Dinesh D’Souza’s Holocaust Propaganda

“Hitler Didi,” about a young Indian woman with the strict, righteous, and forceful character of Adolf Hitler, was a soap opera produced by Zee TV in Dinesh D’Souza’s hometown of Bombay.

Discrimination based on ancestry is traditional and normal in India. Indians do not believe in equality, and they tend to be somewhat sympathetic toward Adolf Hitler, since he was the enemy of their enemy. Therefore it is natural that Dinesh D’Souza, as an immigrant from India, would feel no affinity for the kind of propaganda that has been used to cow the White man in the West.

D’Souza’s early work reflects that kind of inegalitarian outsider’s perspective. With Illiberal Education (1991) he criticized the unreasonable arrogance of uppity minorities at universities. With The End of Racism (1995) he explained that Blacks in the United States had only themselves to blame for their misfortunes. As late as 2014 D’Souza declared that there was no “genocide” of the Red man in North America.

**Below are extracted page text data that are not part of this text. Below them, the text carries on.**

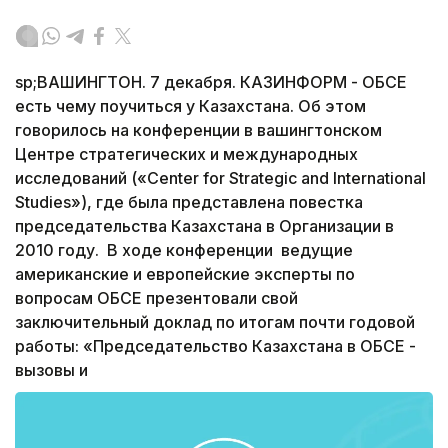
sp;ВАШИНГТОН. 7 декабря. КАЗИНФОРМ - ОБСЕ
есть чему поучиться у Казахстана. Об этом
говорилось на конференции в вашингтонском
Центре стратегических и международных
исследований («Center for Strategic and International
Studies»), где была представлена повестка
председательства Казахстана в Организации в
2010 году. В ходе конференции ведущие
американские и европейские эксперты по
вопросам ОБСЕ презентовали свой
заключительный доклад по итогам почти годовой
работы: «Председательство Казахстана в ОБСЕ -
вызовы и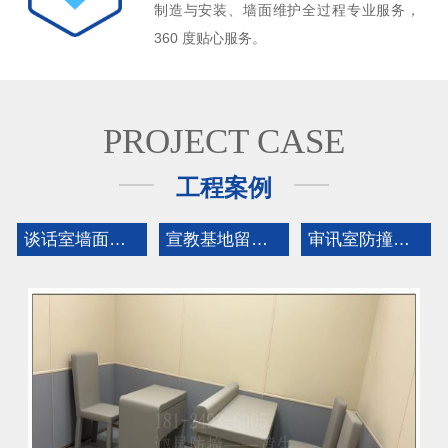
制造与安装、墙面维护全过程专业服务，
360 度贴心服务。
PROJECT CASE
工程案例
谈话室墙面软装软包改造
宣教基地留置室软包安装
审讯室防撞软包墙面建设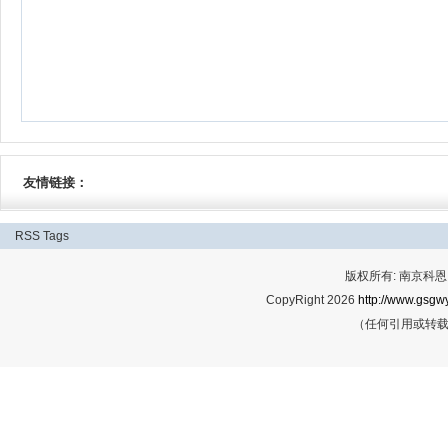
友情链接：
RSS
Tags
版权所有: 南京科恩网
CopyRight 2026
http://www.gsgwy
（任何引用或转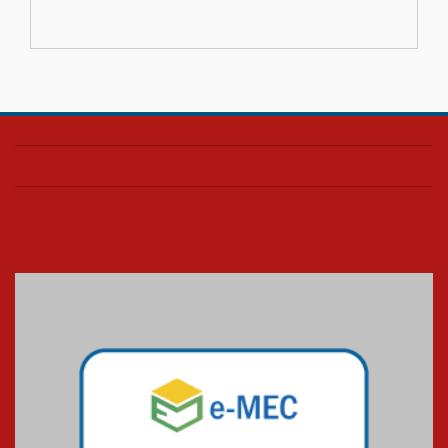
docentes para debater
inovação e desafios da
educação superior
04.08.2026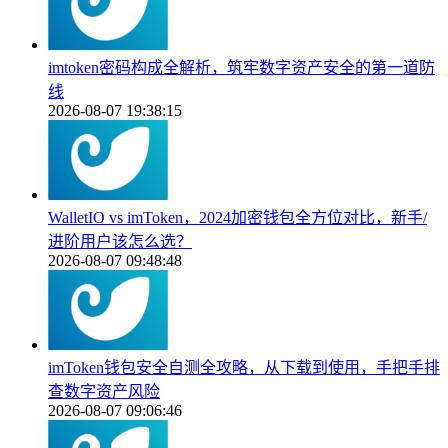
imtoken密码构成全解析，筑牢数字资产安全的第一道防
线
2026-08-07 19:38:15
WalletIO vs imToken，2024加密钱包全方位对比，新手/
进阶用户该怎么选？
2026-08-07 09:48:48
imToken钱包安全自测全攻略，从下载到使用，手把手排
查数字资产风险
2026-08-07 09:06:46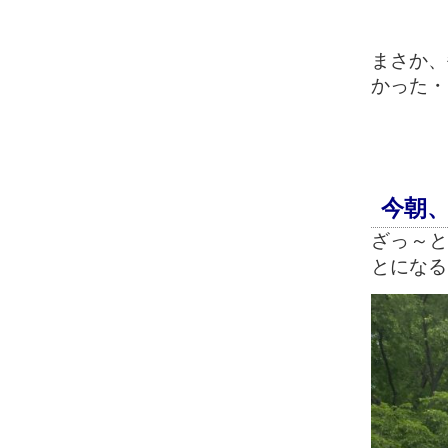
まさか、
かった・
今朝、
ざっ～
とになる(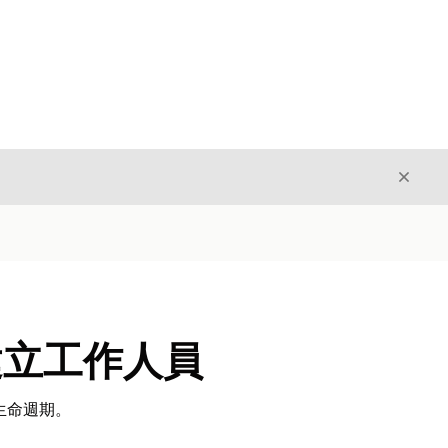
結束
結束
本建立工作人員
生命週期。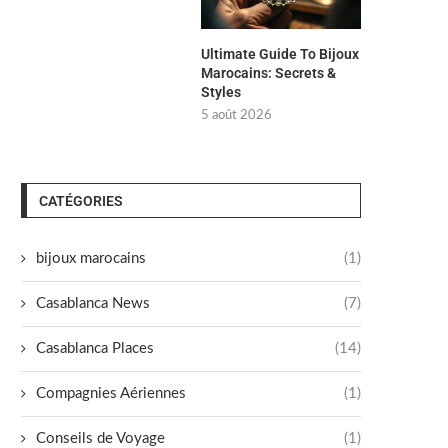
Ultimate Guide To Bijoux
Marocains: Secrets &
Styles
5 août 2026
CATÉGORIES
bijoux marocains
(1)
Casablanca News
(7)
Casablanca Places
(14)
Compagnies Aériennes
(1)
Conseils de Voyage
(1)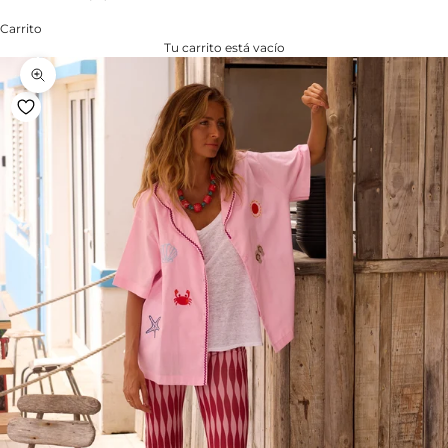
Carrito
Tu carrito está vacío
Zoom na imagem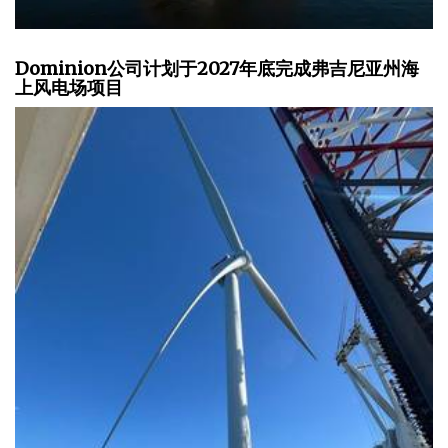
Dominion公司计划于2027年底完成弗吉尼亚州海
上风电场项目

Then came a change. There were always touches of distortion and exaggeration in D’Souza’s work, but with his arrest and incarceration for campaign finance fraud in late 2014 he seems to have come unhinged.

By 2016 D’Souza had taken a sharp turn toward dishonesty. He decided, instead of attacking the holy myths of leftist history, to make tenuous, hairsplitting arguments about who is to blame for those alleged crimes. Much of this new rhetoric from Dinesh D’Souza relates in some way to the Holocaust, which is of course the most powerful of the anti-White accusations.

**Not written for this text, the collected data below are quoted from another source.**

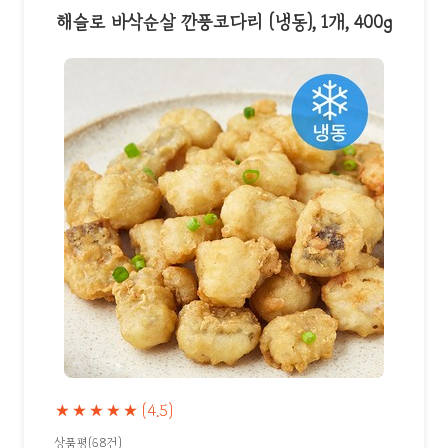
해슬로 바삭순살 깐풍코다리 (냉동), 1개, 400g
★★★★★
(4.5)
상품평(68건)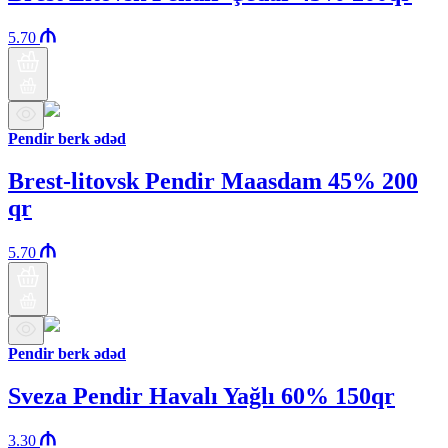
5.70
Pendir berk ədəd
Brest-litovsk Pendir Maasdam 45% 200
qr
5.70
Pendir berk ədəd
Sveza Pendir Havalı Yağlı 60% 150qr
3.30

Unfortunately for D’Souza’s followers, the most important arguments that D’Souza uses to try to link real and alleged phenomena of Hitler’s Germany to the Democratic Party turn out, on closer examination,  to show much more influence from Republicans. Eugenicists Madison Grant, Lothrop Stoddard, and Paul Popenoe were all Republicans. The 1924 Johnson-Reed Act restricting immigration, which Hitler admired, was enacted mainly by Republicans. A man like Adolf Hitler, if a citizen of the United States in the 1920s, would much more likely have been a Republican than a Democrat.

D’Souza’s argument that Hitler was a socialist and therefore more like the Democrats than the Republicans is nugatory, because economic policy is not the point of comparison. (Incidentally, Republicans are foolish to disdain Hitler’s economics. They would do well to recognize Hitler’s economic policy as a way to keep working-class support.)

After Republicans and conservatives have loudly endorsed the playing of the Holocaust Card in American political discourse, only to find that it applies mainly to themselves, what defense can they make?

Republicans and conservatives who parrot Dinesh D’Souza’s arguments undermine their own cause.